Vazquez A I, Weigel K A, Gianola D, Bates D M, Perez-Cabal M A, Rosa G J M, Chang Y M
Department of Dairy Science, University of Wisconsin, Madison 53706, USA.
J Dairy Sci. 2009 Oct;92(10):5239-47. doi: 10.3168/jds.2009-2085.
Typically, clinical mastitis is coded as the presence or absence of disease in a given lactation, and records are analyzed with either linear models or binary threshold models. Because the presence of mastitis may include cows with multiple episodes, there is a loss of information when counts are treated as binary responses. Poisson models are appropriated for random variables measured as the number of events, and although these models are used extensively in studying the epidemiology of mastitis, they have rarely been used for studying the genetic aspects of mastitis. Ordinal threshold models are pertinent for ordered categorical responses; although one can hypothesize that the number of clinical mastitis episodes per animal reflects a continuous underlying increase in mastitis susceptibility, these models have rarely been used in genetic analysis of mastitis. The objective of this study was to compare probit, Poisson, and ordinal threshold models for the genetic evaluation of US Holstein sires for clinical mastitis. Mastitis was measured as a binary trait or as the number of mastitis cases. Data from 44,908 first-parity cows recorded in on-farm herd management software were gathered, edited, and processed for the present study. The cows were daughters of 1,861 sires, distributed over 94 herds. Predictive ability was assessed via a 5-fold cross-validation using 2 loss functions: mean squared error of prediction (MSEP) as the end point and a cost difference function. The heritability estimates were 0.061 for mastitis measured as a binary trait in the probit model and 0.085 and 0.132 for the number of mastitis cases in the ordinal threshold and Poisson models, respectively; because of scale differences, only the probit and ordinal threshold models are directly comparable. Among healthy animals, MSEP was smallest for the probit model, and the cost function was smallest for the ordinal threshold model. Among diseased animals, MSEP and the cost function were smallest for the Poisson model, followed by the ordinal threshold model. In general, the models for count variables more accurately identified diseased animals and more accurately predicted mastitis costs. Healthy animals were more accurately identified by the probit model.

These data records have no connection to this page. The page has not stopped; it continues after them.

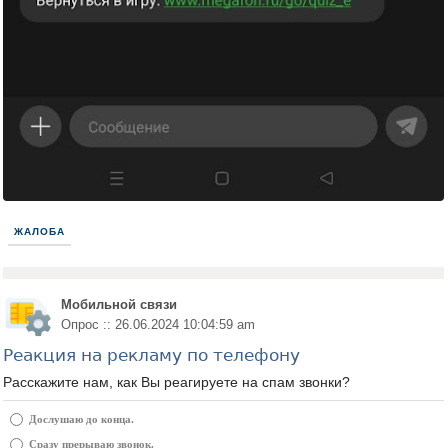
ЖАЛОБА
Мобильной связи
Опрос :: 26.06.2024 10:04:59 am
Реакция на рекламу по телефону
Расскажите нам, как Вы реагируете на спам звонки?
Дослушаю до конца.
Сразу прерываю звонок.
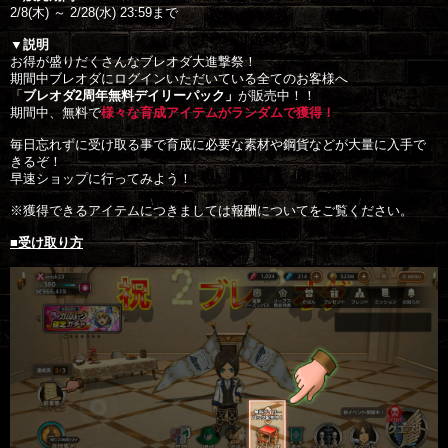
2/8(木) ～ 2/28(水) 23:59まで

▼説明
お得が盛りだくさんなブレオダ大進撃祭！

期間中ブレオダにログインいただいている全てのお客様へ

「
ブレオダ2周年無料デイリーパック」
が販売中！！

期間中、無料で
様々な育成アイテムがランダムで獲得！
毎日忘れずに受け取る事で育成に必要な素材や鋼貨などが大量に入手で
きるぞ！

早速ショップに行ってみよう！

※獲得できるアイテムにつきましては報酬についてをご覧ください。

■受け取り方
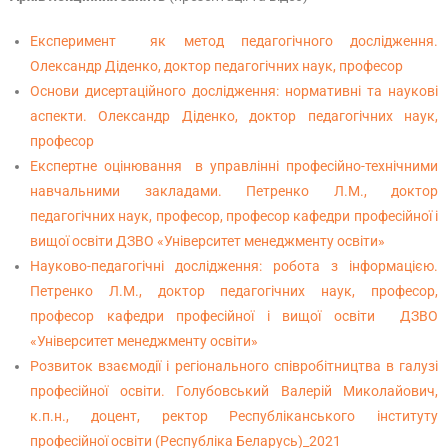
Експеримент як метод педагогічного дослідження.
Олександр Діденко, доктор педагогічних наук, професор
Основи дисертаційного дослідження: нормативні та наукові
аспекти. Олександр Діденко, доктор педагогічних наук,
професор
Експертне оцінювання в управлінні професійно-технічними
навчальними закладами. Петренко Л.М., доктор
педагогічних наук, професор, професор кафедри професійної і
вищої освіти ДЗВО «Університет менеджменту освіти»
Науково-педагогічні дослідження: робота з інформацією.
Петренко Л.М., доктор педагогічних наук, професор,
професор кафедри професійної і вищої освіти ДЗВО
«Університет менеджменту освіти»
Розвиток взаємодії і регіонального співробітництва в галузі
професійної освіти. Голубовський Валерій Миколайович,
к.п.н., доцент, ректор Республіканського інституту
професійної освіти (Республіка Беларусь)_2021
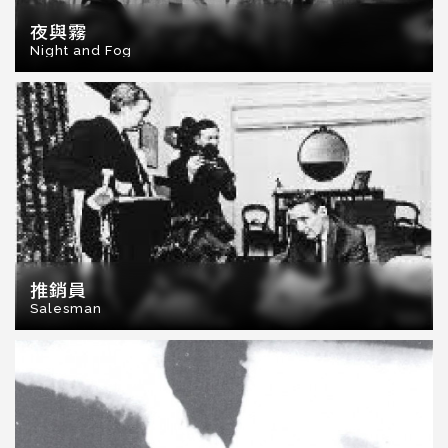
夜與霧
Night and Fog
推銷員
Salesman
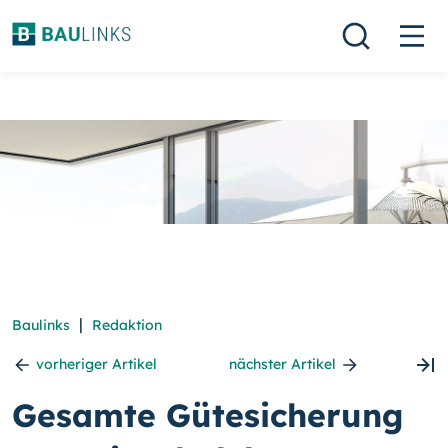
|
Baulinks
Redaktion
vorheriger Artikel
nächster Artikel
Gesamte Gütesicherung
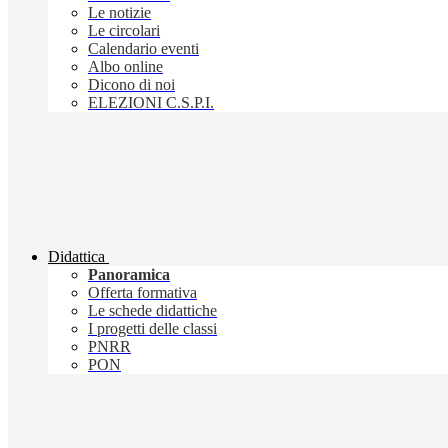
Le notizie
Le circolari
Calendario eventi
Albo online
Dicono di noi
ELEZIONI C.S.P.I.
Didattica
Panoramica
Offerta formativa
Le schede didattiche
I progetti delle classi
PNRR
PON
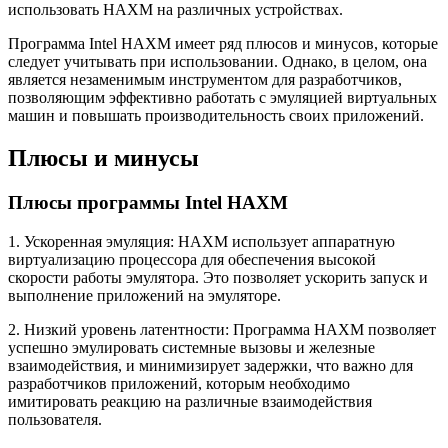
использовать HAXM на различных устройствах.
Программа Intel HAXM имеет ряд плюсов и минусов, которые
следует учитывать при использовании. Однако, в целом, она
является незаменимым инструментом для разработчиков,
позволяющим эффективно работать с эмуляцией виртуальных
машин и повышать производительность своих приложений.
Плюсы и минусы
Плюсы программы Intel HAXM
1. Ускоренная эмуляция: HAXM использует аппаратную
виртуализацию процессора для обеспечения высокой
скорости работы эмулятора. Это позволяет ускорить запуск и
выполнение приложений на эмуляторе.
2. Низкий уровень латентности: Программа HAXM позволяет
успешно эмулировать системные вызовы и железные
взаимодействия, и минимизирует задержки, что важно для
разработчиков приложений, которым необходимо
имитировать реакцию на различные взаимодействия
пользователя.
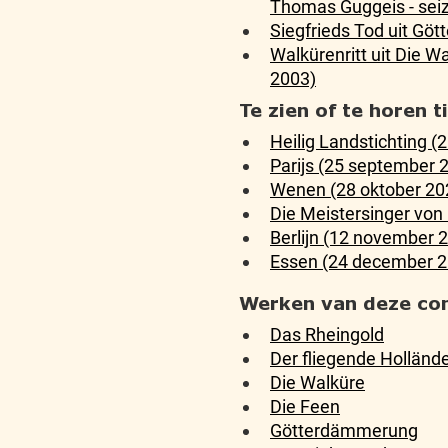
Thomas Guggeis - sei
Siegfrieds Tod uit G
Walkürenritt uit Die 
2003)
Te zien of te horen 
Heilig Landstichting (
Parijs (25 september 
Wenen (28 oktober 20
Die Meistersinger vo
Berlijn (12 november 
Essen (24 december 2
Werken van deze co
Das Rheingold
Der fliegende Holländ
Die Walküre
Die Feen
Götterdämmerung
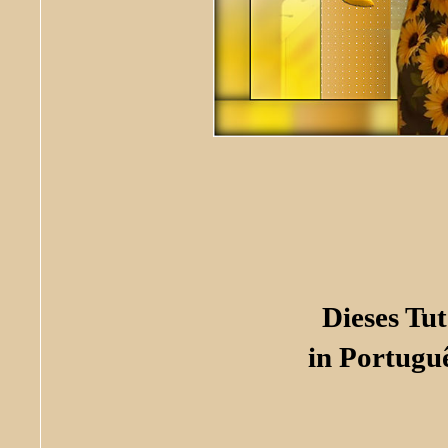
Dieses Tu
in Portugu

通常,临床型乳腺炎被编码为特定泌乳期疾病的存在与否,记录通过线性模型或二元阈值模型进行分析。由于乳腺炎的存在可能包括多次发病的奶牛,将计数视为二元反应时会损失信息。泊松模型适用于作为事件数量测量的随机变量,尽管这些模型在乳腺炎流行病学研究中被广泛使用,但它们很少用于研究乳腺炎的遗传方面。有序阈值模型适用于有序分类反应;尽管可以假设每头动物的临床乳腺炎发作次数反映了乳腺炎易感性的持续潜在增加,但这些模型很少用于乳腺炎的遗传分析。本研究的目的是比较概率单位模型、泊松模型和有序阈值模型对美国荷斯坦公牛临床型乳腺炎的遗传评估。乳腺炎被测量为二元性状或乳腺炎病例数。收集、编辑和处理了来自农场畜群管理软件记录的44908头头胎奶牛的数据用于本研究。这些奶牛是1861头公牛的女儿,分布在94个畜群中。通过使用2种损失函数的5折交叉验证评估预测能力:以预测均方误差(MSEP)为终点和成本差异函数。在概率单位模型中,作为二元性状测量的乳腺炎遗传力估计值为0.061,在有序阈值模型和泊松模型中,乳腺炎病例数的遗传力估计值分别为0.085和0.132;由于尺度差异,只有概率单位模型和有序阈值模型可以直接比较。在健康动物中,概率单位模型的MSEP最小,有序阈值模型的成本函数最小。在患病动物中,泊松模型的MSEP和成本函数最小,其次是有序阈值模型。一般来说,计数变量模型更准确地识别患病动物,并更准确地预测乳腺炎成本。概率单位模型更准确地识别健康动物。